Each signer has performed once the 450 basic signs and 780 continuous sentences of the corpus. The performances of the first signer, called reference signer, were recorded not once but even three times. Altogether 33,210 utterances (12,150 isolated signs and 21,060 continuous sentences) are available in the database. Each utterance is stored in a separate directory as a sequence of image files; the directory is packed into a ZIP file. The naming convention for directories and files consists of a consecutive sequence of letters followed by a two or four digit number.

    Directory   Filename
  Isolated signs   /data/sig#1/per#2/iso#3/   s#1-p#2-i#3-f#5.jpg
  Continuous sentences   /data/sig#1/per#2/con#4/   s#1-p#2-c#4-f#5.jpg

The following table summarizes the abbreviations used in the naming convention.

  Denotation   Directory   Filename
  Abbreviation   Number (Digits)   Abbreviation   Number (Digits)
  signer   sig   #1   (2)   s   #1   (2)
  performance   per   #2   (2)   p   #2   (2)
  isolated   iso   #3   (4)   i   #3   (4)
  continuous   con   #4   (4)   c   #4   (4)
  frame   -   #5   (4)   f   #5   (4)

Note that with version 1.2 the directory for the single frame picture files are replaced by equally named ZIP files, and each of these ZIP files is accompanied by a TXT label file (UTF-8) giving the annotation of the recorded sign/sentence.

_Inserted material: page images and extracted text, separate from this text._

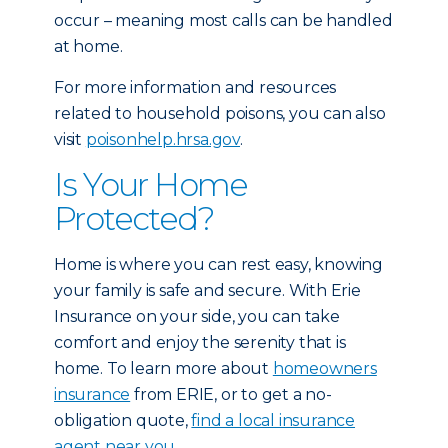
occur – meaning most calls can be handled
at home.
For more information and resources
related to household poisons, you can also
visit
poisonhelp.hrsa.gov
.
Is Your Home
Protected?
Home is where you can rest easy, knowing
your family is safe and secure. With Erie
Insurance on your side, you can take
comfort and enjoy the serenity that is
home. To learn more about
homeowners
insurance
from ERIE, or to get a no-
obligation quote,
find a local insurance
agent near you.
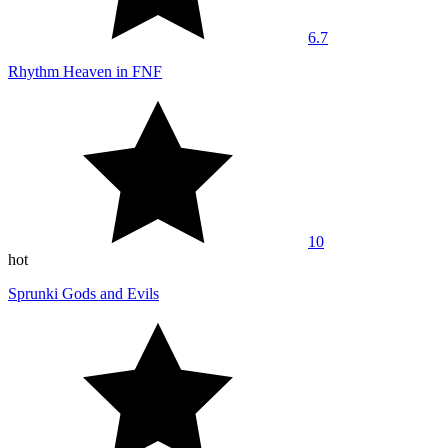
6.7
Rhythm Heaven in FNF
10
hot
Sprunki Gods and Evils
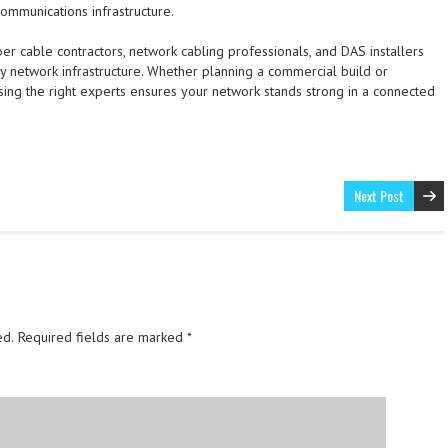
communications infrastructure.
ber cable contractors, network cabling professionals, and DAS installers
dy network infrastructure. Whether planning a commercial build or
osing the right experts ensures your network stands strong in a connected
Next Post
ed.
Required fields are marked
*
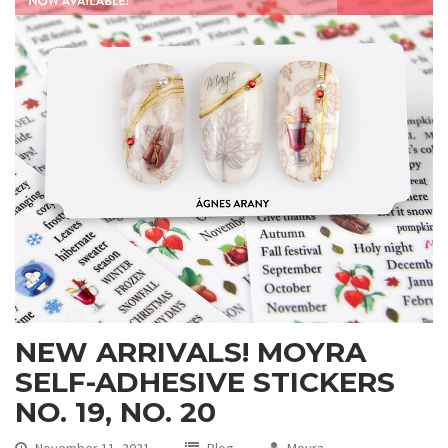
NEW ARRIVALS! MOYRA
SELF-ADHESIVE STICKERS
NO. 19, NO. 20
November 11, 2021
Blog
Moyra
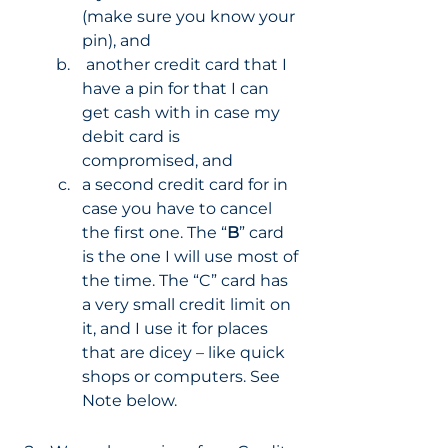
(make sure you know your 
pin), and 
 another credit card that I 
have a pin for that I can 
get cash with in case my 
debit card is 
compromised, and 
a second credit card for in 
case you have to cancel 
the first one. The “
B
” card 
is the one I will use most of 
the time. The “C” card has 
a very small credit limit on 
it, and I use it for places 
that are dicey – like quick 
shops or computers. See 
Note below. 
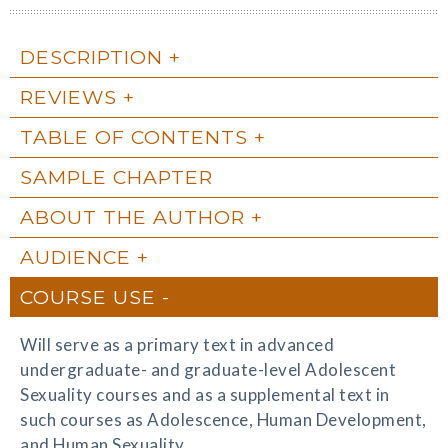
DESCRIPTION
REVIEWS
TABLE OF CONTENTS
SAMPLE CHAPTER
ABOUT THE AUTHOR
AUDIENCE
COURSE USE
Will serve as a primary text in advanced
undergraduate- and graduate-level Adolescent
Sexuality courses and as a supplemental text in
such courses as Adolescence, Human Development,
and Human Sexuality.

Some examples to illustrate the naming convention (after un-packing the ZIP file):

  Directory/Filename   Explanation
  /data/sig01/per02/iso0150/s01-p02-i0150-f0064.jpg   64th frame of the image sequence containing the
  150th isolated sign performed the second time
  by the 1st signer (= reference signer)
  /data/sig25/per01/con0260/s25-p01-c0260-f0128.jpg   128th frame of the image sequence containing the
  260th continuous sentence performed the first time
  by the 25th signer